От позитивной онтологии через негативную диалектику постмодерна мы движемся к негативной онтологии.
От тотальности через плюрализм, который едва успевает промелькнуть в качестве медиа-маски, – к новой тотальности. На смену опустевшей трагедии классической культуры приходит весьма жестокая и циничная комедия Джокера. В политике это проявляется особенно ярко: мир вновь становится бинарным: холодая война Запада и Востока вступает в горячую фазу. Больше не должно быть никаких иллюзий относительно «полифонии мнений». Мы живем во время исторического перелома: от онтологии через деонтологизацию к новой онтологии. На языке культурологии: от колониализма через мультикультурализм к новому колониализму. На языке театра: от высокой трагедии модерна через опустошение и осмеяние трагического в постмодерне к трагической комедии современного глобального мира. Комическая трагедия и трагическая комедия – это одно и то же бытие о двух полюсах modernity: модерна и постмодерна.На языке психоанализа диалектика культуры, роковая диалектика, выглядит так. На стадии премодерного первоединства (стадии господства идолов рода) Реальное и Символическое находятся в слитном состоянии. В этом смысле первобытная культура – максимально наивна и правдива. Знак отражает смысл, но различения между ними нет, так как нет метафоры. На стадии модерного разъединения (стадии идолов языка и рынка) между Реальным и Символическим, архетипом и языком появляется Воображаемое – метафора индивидуальности, сдерживаемой классическими табу. Классическая культура – также по-своему правдива: она передает Реальное через сублимацию, художественный вымысел, зеркало. Ложь здзакрытым швом указывает на рану. Симптом – на запрет. Знак – на смысл. По мере индивидуализации и автономизации личности в эпоху зрелого модерна и, особенно, постмодерна, личность как феномен Воображаемого убивает Символическое (Отца, табу), а затем и себя, ибо без означающего человек растворяется в собственных текстах. Метафора в постмодерне снова исчезает, но премодерн не возвращается: современный человек, хотя и живет в эпоху «новой архаики», уже не может мыслить так как мыслил, когда был ребенком. Бытие в его сущем не составляет одно целое с оптическим повседневным опытом, а утрачивается, оставляя только оптическое. Знак теперь отражает знак. Одновременно высвобождается вся низовая энергия существования. Кастрация Символического уничтожает последний барьер на пути желания. Больше нет запретов. Перехлест желанием всех границ – трансгрессия – знаменует победу Реального, слишком Реального,
страх перед которым принуждает строить новое Символическое – извращенного заместителя Отца. Знак теперь отражает Пустоту. Так миметическая правда ритуала и метафорическая ложь театра уступают место симулятивной постправде перформанса: осуществляются театрализированная препарация реальности в шоу из отдельных фрагментов, эстетизация катастрофы, легитимация зла, симулятивный гиперреализм.Типичный персонаж ранней постмодерной культуры был мечтательным номадом. Он наслаждался, совершая непрерывное путешествие сущим без начала и конца, без конечной цели, без маршрута и финиша. Ризома не имеет никаких засечек, она отрастает с любого конца резекции. Траектория путешествия в ризоме – это полет бабочки, это – все траектории сразу. Транскультурная идентичность способствовала этому. В царстве временности – темпоральности по Анри Бергсону – человек растворялся в эгоистических метафорах парадигмы своего трансгрессирующего «Я». Глобалистская современность показала, что никакого движения на самом деле нет. Это – полная иллюзия. Для небольшого количества богатых людей, проживающих в странах-метрополиях и создающих виртуальную реальность для населения колоний, действительно существуют некие креативные возможности. Но «креативных элит» – этого господствующего класса айтишников – оказалось смертельно мало для разрешения базовой травмы капиталистического общества и реализации мечты Э. Тоффлера о «революционном богатстве США»[181]

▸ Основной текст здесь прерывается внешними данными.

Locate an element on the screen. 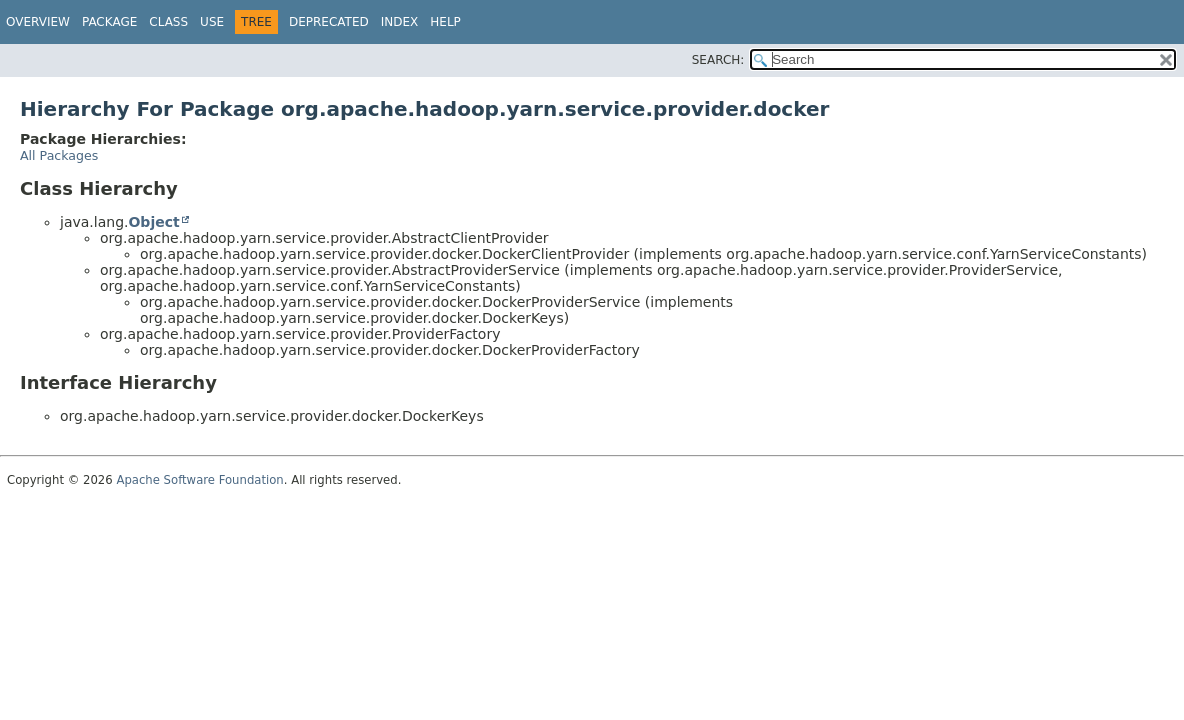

: потребители не стали поголовно производителями, consumers не стали producers. Большинство рядовых потребителей оказались в цифровом рабстве. Будучи привязанными к домашним дисплеям, они круглосуточно работают на капитал. Будучи зависимыми от технологий, они входят в состояние легкого символического труда и тяжелого символического досуга: труд приобретает эфемерные черты, становясь от этого легким, незаметным, непрерывным и сливаясь с досугом, а досуг становится обременительным, в силу репрессивной эстетики наслаждения.